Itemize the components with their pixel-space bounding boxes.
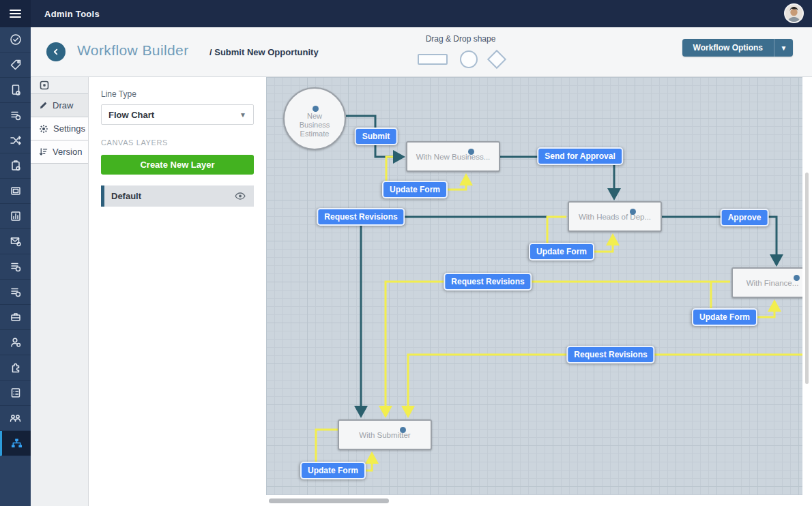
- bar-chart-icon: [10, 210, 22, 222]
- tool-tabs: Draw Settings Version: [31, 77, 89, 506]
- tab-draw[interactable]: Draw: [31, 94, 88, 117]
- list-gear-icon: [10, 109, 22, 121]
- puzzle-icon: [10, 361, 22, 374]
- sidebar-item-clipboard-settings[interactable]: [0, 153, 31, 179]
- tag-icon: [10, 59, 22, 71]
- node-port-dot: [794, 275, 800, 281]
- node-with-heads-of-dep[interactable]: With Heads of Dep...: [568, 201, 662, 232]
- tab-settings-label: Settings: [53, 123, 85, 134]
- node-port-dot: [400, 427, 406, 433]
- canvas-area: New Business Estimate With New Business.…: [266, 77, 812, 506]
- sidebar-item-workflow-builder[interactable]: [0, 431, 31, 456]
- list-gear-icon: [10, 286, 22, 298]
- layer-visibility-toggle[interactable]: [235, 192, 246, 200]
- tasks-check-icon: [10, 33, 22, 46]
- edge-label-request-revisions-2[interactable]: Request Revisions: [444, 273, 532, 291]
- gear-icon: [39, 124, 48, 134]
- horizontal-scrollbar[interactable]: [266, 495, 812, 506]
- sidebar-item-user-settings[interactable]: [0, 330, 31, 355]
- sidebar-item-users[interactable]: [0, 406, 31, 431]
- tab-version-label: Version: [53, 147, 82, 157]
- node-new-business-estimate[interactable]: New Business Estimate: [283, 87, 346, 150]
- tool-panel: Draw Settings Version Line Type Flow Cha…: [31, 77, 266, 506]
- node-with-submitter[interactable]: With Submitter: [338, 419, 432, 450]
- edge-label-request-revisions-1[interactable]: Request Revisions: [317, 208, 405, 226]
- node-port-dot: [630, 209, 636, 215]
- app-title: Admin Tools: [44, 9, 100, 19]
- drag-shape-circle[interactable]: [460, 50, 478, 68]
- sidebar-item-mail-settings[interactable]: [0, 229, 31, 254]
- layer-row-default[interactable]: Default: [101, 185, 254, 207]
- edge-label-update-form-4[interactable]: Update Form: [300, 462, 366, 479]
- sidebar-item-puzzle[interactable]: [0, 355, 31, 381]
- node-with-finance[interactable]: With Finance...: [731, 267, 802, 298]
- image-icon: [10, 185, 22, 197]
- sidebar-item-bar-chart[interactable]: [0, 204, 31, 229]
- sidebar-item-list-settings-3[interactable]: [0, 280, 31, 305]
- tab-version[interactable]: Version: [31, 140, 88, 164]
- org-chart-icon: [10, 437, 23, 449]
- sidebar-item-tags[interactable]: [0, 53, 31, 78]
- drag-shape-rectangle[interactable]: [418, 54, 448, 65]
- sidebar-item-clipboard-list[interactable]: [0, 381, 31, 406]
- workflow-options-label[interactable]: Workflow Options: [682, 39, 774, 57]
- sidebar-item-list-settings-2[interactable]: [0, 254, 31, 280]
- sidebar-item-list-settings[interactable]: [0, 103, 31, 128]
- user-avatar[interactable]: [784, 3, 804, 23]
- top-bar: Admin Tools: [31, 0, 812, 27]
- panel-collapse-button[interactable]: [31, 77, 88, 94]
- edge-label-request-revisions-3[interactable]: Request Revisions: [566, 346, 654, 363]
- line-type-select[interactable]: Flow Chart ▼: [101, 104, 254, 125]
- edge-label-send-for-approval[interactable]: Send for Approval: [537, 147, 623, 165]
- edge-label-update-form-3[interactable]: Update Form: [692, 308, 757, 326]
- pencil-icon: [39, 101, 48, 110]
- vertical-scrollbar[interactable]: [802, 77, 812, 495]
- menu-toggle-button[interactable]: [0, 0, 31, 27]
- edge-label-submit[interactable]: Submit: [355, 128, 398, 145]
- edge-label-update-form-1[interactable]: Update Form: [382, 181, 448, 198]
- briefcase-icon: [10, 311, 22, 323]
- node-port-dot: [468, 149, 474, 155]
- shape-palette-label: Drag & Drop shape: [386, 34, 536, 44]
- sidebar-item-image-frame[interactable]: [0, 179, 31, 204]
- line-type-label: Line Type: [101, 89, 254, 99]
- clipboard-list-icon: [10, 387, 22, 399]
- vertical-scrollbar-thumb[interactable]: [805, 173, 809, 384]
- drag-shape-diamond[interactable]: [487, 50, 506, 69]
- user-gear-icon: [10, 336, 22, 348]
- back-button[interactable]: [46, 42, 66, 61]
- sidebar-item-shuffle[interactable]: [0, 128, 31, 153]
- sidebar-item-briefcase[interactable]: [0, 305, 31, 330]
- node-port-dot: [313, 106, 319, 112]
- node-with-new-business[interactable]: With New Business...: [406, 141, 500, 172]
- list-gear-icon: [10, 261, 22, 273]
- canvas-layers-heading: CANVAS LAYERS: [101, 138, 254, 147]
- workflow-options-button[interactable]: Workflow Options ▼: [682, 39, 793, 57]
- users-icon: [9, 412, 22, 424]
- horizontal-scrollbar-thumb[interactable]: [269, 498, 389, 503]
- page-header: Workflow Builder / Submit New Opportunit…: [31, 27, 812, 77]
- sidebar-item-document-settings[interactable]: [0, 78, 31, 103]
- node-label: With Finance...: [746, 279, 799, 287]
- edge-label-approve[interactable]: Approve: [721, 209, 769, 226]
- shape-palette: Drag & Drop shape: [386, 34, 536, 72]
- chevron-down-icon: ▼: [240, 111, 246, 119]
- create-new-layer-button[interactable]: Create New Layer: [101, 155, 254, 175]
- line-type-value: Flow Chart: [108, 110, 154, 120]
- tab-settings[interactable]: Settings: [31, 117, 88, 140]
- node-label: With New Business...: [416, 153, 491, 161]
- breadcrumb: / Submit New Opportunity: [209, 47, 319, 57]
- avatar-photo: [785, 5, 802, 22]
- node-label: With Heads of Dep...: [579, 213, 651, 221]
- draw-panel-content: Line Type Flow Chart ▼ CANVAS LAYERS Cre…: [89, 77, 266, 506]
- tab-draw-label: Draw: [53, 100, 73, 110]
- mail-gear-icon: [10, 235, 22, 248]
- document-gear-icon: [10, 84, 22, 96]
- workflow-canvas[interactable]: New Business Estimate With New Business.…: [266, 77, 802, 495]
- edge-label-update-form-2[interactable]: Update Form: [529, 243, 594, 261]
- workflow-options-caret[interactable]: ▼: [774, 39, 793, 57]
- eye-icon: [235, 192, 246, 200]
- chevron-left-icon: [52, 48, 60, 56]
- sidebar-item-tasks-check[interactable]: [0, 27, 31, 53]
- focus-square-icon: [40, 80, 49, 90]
========================================
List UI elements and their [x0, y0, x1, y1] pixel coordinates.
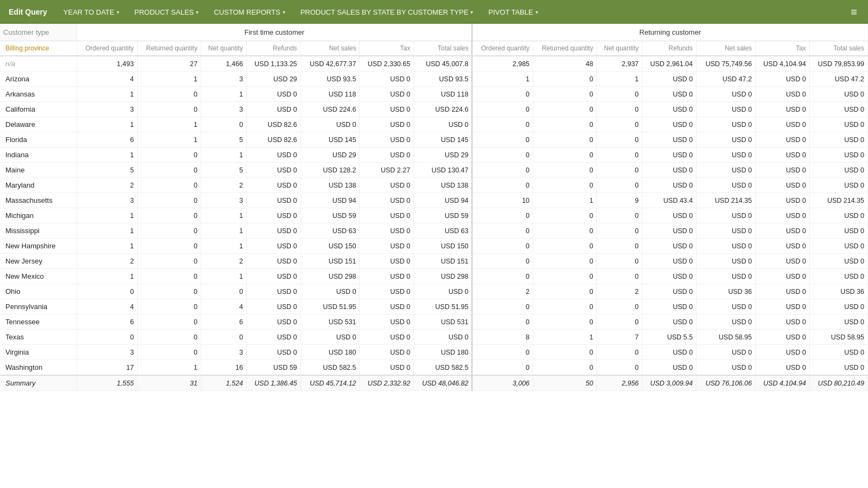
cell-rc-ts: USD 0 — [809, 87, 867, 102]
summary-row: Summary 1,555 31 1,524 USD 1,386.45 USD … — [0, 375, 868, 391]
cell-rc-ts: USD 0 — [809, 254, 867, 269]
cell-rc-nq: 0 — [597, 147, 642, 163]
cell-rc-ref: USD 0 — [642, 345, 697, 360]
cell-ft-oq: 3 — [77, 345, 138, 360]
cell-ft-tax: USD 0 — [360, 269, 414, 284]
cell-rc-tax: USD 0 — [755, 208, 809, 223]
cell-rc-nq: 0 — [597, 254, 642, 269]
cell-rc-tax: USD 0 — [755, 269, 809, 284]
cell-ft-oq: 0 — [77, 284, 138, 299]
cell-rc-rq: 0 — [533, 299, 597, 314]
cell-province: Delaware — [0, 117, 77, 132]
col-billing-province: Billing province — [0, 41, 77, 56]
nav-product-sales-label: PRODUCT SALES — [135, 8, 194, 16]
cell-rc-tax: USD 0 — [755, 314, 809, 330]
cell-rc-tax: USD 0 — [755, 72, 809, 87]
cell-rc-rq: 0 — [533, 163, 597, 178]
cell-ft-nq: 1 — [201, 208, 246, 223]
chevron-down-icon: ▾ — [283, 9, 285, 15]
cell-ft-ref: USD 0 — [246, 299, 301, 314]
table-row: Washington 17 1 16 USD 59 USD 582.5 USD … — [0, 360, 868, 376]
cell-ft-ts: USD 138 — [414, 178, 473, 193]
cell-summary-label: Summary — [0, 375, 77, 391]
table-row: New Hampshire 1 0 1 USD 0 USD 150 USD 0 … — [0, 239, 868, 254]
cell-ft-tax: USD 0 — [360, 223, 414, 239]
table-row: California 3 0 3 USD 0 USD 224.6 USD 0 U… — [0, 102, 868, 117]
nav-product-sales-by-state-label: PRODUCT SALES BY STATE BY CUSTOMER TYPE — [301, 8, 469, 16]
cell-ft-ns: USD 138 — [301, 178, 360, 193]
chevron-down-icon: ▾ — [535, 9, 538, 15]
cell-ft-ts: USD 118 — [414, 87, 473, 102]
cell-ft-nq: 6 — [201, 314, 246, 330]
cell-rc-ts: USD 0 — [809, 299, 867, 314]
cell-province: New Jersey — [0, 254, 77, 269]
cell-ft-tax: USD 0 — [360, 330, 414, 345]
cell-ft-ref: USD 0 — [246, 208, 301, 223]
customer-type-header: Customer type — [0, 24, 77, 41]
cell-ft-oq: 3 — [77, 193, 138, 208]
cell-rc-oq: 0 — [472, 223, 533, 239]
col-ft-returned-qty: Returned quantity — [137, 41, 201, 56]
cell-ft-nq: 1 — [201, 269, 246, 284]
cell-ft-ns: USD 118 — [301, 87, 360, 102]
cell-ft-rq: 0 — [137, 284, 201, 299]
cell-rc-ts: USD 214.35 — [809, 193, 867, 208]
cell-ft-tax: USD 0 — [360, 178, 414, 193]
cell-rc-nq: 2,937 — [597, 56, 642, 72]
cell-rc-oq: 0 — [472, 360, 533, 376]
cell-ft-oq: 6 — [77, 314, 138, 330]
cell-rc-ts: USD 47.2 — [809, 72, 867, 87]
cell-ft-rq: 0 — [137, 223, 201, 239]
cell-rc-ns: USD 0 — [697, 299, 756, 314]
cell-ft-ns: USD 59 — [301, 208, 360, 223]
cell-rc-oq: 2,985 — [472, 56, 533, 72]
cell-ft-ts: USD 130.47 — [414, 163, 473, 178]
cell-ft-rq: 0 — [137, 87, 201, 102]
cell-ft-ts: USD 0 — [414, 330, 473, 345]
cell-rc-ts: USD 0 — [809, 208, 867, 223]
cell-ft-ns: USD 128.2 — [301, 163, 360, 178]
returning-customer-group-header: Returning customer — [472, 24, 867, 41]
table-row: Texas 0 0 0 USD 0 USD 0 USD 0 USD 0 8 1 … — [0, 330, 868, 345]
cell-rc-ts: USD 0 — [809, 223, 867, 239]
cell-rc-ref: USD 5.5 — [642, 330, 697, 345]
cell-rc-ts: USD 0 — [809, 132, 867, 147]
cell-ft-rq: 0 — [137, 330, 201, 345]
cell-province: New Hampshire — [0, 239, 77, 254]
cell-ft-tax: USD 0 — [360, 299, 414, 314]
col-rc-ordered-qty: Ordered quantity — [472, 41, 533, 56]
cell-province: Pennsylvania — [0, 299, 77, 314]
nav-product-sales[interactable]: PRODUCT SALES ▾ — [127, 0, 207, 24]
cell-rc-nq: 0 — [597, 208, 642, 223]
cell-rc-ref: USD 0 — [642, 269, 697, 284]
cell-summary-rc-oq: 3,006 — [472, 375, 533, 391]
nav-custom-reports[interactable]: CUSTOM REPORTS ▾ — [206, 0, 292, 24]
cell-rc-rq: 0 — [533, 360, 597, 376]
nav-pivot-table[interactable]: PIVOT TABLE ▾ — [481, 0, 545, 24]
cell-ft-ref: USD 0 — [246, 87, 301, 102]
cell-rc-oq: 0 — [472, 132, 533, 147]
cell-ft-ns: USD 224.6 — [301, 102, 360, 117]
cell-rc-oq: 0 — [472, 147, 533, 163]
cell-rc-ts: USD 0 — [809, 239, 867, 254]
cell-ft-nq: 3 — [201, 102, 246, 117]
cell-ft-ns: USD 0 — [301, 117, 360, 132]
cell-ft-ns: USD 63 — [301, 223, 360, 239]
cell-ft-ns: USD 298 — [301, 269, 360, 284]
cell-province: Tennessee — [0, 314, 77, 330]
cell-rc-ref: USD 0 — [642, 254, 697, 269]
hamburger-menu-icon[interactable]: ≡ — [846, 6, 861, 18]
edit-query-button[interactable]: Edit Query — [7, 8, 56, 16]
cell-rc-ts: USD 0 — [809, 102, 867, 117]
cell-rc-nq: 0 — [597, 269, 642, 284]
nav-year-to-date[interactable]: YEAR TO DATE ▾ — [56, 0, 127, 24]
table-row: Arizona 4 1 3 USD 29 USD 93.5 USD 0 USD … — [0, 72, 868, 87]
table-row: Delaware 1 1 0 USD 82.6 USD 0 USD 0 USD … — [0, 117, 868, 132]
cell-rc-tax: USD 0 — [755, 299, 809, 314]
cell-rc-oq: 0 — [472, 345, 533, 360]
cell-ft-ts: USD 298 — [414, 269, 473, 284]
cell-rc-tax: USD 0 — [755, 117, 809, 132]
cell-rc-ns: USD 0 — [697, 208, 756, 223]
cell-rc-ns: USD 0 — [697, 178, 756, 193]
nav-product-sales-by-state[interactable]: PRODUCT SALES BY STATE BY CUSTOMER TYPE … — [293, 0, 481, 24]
========================================
▸ Task to carry out
When a line in the data contains "edge", return it as written.

▸ Response below
- edge-label-request-revisions-2[interactable]: Request Revisions: [444, 273, 532, 291]
- edge-label-request-revisions-1[interactable]: Request Revisions: [317, 208, 405, 226]
- edge-label-update-form-4[interactable]: Update Form: [300, 462, 366, 479]
- edge-label-request-revisions-3[interactable]: Request Revisions: [566, 346, 654, 363]
- edge-label-send-for-approval[interactable]: Send for Approval: [537, 147, 623, 165]
- edge-label-update-form-3[interactable]: Update Form: [692, 308, 757, 326]
- edge-label-submit[interactable]: Submit: [355, 128, 398, 145]
- edge-label-update-form-1[interactable]: Update Form: [382, 181, 448, 198]
- edge-label-approve[interactable]: Approve: [721, 209, 769, 226]
- edge-label-update-form-2[interactable]: Update Form: [529, 243, 594, 261]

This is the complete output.